Goal of the exercise:
Below are records; the lines starting at the one with "imperdiet doming id quod mazim." and ending at the one with "стандартный размер пиломатериалов, составляющий" must be reproduced exactly, both included. Pictures must not appear.

###

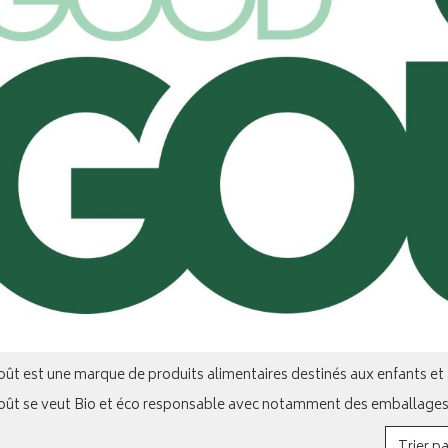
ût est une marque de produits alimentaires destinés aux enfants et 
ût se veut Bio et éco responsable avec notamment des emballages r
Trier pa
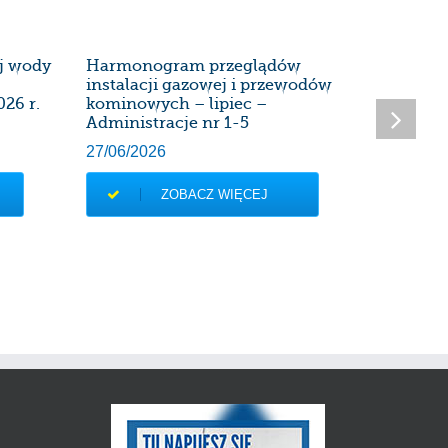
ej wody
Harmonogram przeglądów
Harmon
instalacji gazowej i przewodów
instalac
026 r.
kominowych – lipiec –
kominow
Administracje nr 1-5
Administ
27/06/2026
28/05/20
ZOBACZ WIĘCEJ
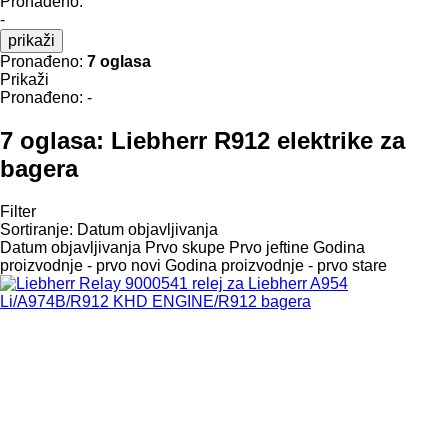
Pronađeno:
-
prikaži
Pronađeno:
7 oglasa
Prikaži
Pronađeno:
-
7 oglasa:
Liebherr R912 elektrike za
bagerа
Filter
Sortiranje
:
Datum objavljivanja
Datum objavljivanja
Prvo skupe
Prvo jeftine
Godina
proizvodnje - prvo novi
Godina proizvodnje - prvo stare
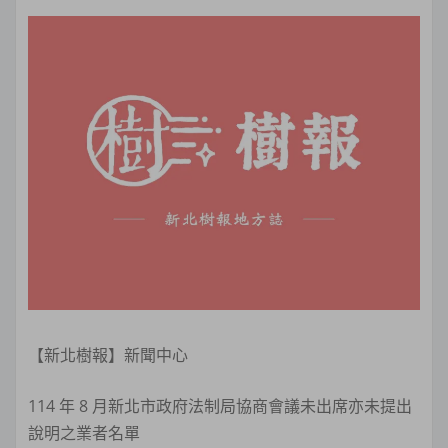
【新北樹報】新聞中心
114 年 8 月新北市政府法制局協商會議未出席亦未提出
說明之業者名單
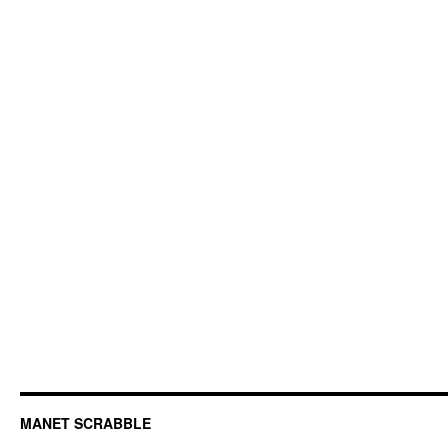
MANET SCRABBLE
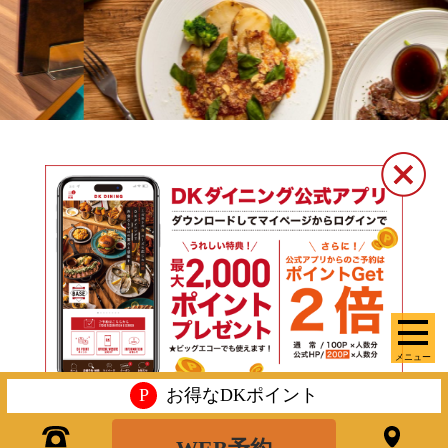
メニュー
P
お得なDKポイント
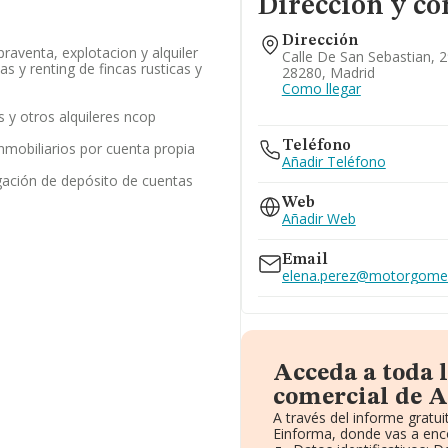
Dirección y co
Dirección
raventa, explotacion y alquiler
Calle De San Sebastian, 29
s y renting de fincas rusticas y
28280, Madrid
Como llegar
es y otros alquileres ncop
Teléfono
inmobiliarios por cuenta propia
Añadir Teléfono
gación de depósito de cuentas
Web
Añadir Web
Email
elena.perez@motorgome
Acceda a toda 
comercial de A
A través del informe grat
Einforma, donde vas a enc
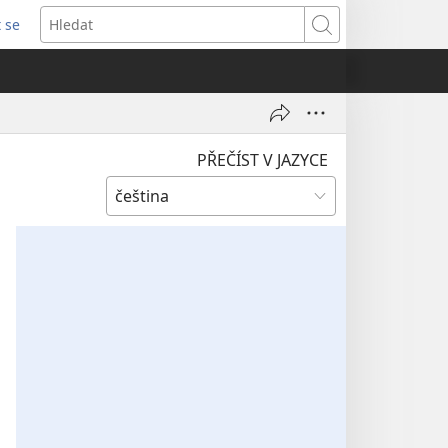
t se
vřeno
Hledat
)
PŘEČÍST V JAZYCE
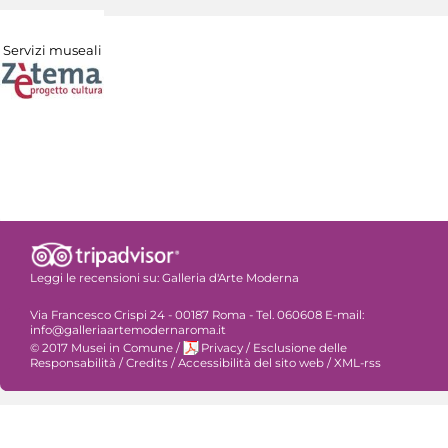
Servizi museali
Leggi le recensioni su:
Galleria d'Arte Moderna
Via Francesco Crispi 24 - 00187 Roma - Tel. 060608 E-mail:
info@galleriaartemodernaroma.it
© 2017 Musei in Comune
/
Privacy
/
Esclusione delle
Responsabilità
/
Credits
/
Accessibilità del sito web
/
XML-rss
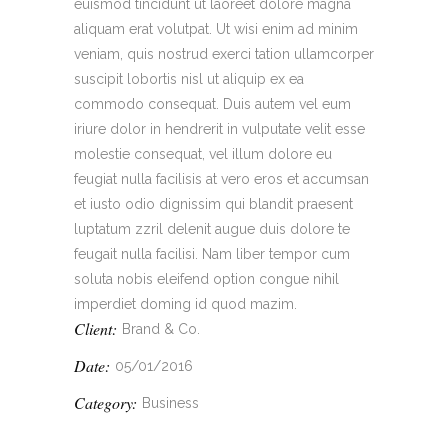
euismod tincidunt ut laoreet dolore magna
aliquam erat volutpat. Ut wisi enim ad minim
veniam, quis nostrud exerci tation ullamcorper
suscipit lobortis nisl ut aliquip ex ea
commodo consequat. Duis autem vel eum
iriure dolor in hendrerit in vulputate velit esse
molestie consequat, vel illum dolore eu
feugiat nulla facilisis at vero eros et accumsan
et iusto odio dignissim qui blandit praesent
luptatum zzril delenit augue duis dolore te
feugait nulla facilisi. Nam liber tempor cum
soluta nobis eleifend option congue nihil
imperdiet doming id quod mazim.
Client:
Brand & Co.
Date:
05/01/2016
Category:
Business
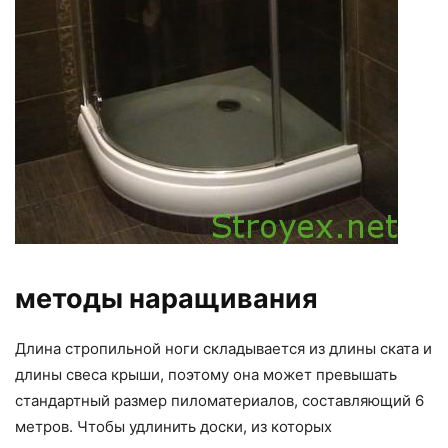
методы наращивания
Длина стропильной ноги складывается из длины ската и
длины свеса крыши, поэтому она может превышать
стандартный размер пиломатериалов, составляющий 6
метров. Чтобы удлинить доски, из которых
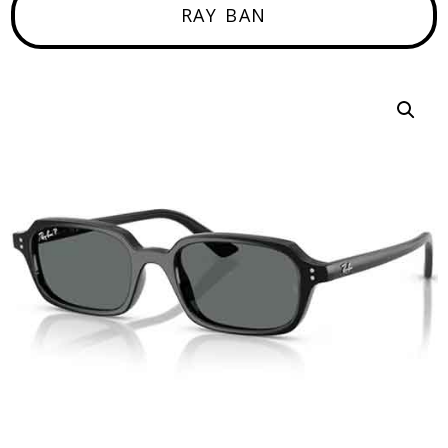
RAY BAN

###

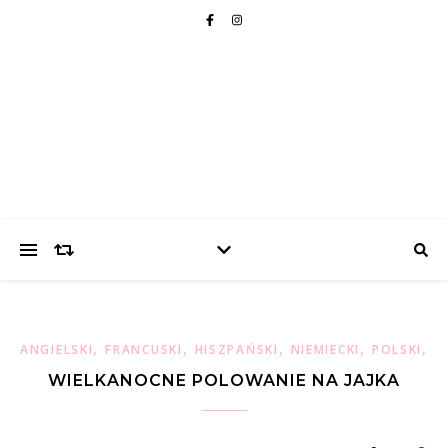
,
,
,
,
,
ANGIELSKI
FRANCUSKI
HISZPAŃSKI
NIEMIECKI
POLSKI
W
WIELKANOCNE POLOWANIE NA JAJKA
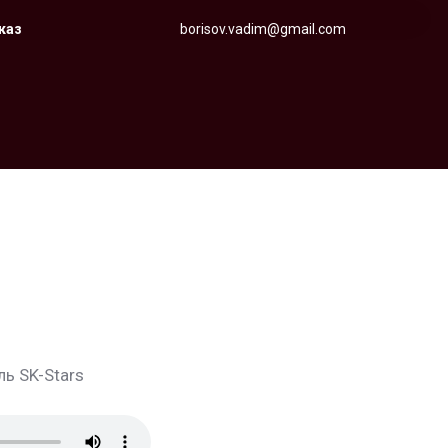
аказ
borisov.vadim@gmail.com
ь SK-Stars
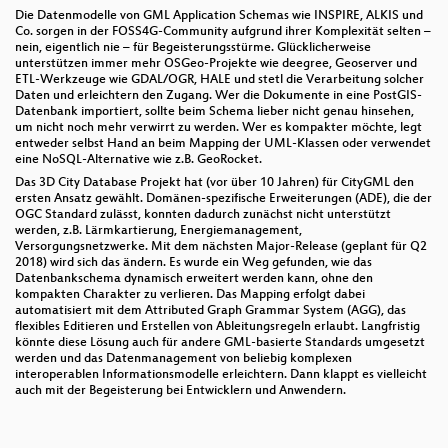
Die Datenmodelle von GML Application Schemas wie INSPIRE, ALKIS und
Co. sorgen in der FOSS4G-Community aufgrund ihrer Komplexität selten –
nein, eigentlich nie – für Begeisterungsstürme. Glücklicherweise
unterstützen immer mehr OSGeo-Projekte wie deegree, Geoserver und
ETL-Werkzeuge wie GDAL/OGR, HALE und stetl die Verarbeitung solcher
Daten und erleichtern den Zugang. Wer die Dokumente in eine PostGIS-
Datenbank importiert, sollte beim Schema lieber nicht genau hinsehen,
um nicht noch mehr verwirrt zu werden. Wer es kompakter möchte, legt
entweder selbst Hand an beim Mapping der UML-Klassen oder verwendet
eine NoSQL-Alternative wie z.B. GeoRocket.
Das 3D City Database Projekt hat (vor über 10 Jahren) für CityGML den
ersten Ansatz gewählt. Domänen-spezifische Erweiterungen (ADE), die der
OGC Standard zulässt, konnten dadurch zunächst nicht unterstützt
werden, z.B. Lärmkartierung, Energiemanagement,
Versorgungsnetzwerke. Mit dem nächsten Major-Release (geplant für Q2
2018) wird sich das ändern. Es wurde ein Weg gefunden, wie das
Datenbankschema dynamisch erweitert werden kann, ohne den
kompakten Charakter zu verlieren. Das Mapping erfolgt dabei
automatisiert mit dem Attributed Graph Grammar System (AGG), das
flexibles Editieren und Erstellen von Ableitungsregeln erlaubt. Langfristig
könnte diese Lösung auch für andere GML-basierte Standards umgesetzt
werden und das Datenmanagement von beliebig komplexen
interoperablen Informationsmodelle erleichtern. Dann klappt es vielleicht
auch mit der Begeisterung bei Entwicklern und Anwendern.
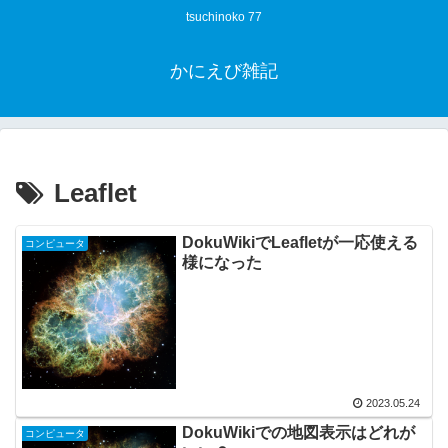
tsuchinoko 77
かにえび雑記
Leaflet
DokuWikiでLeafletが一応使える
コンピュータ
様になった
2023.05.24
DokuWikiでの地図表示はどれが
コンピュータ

###

Task result:
imperdiet doming id quod mazim.
Client:
Brand & Co.
Date:
05/01/2016
Category:
Business
методы наращивания
Длина стропильной ноги складывается из длины ската и
длины свеса крыши, поэтому она может превышать
стандартный размер пиломатериалов, составляющий 6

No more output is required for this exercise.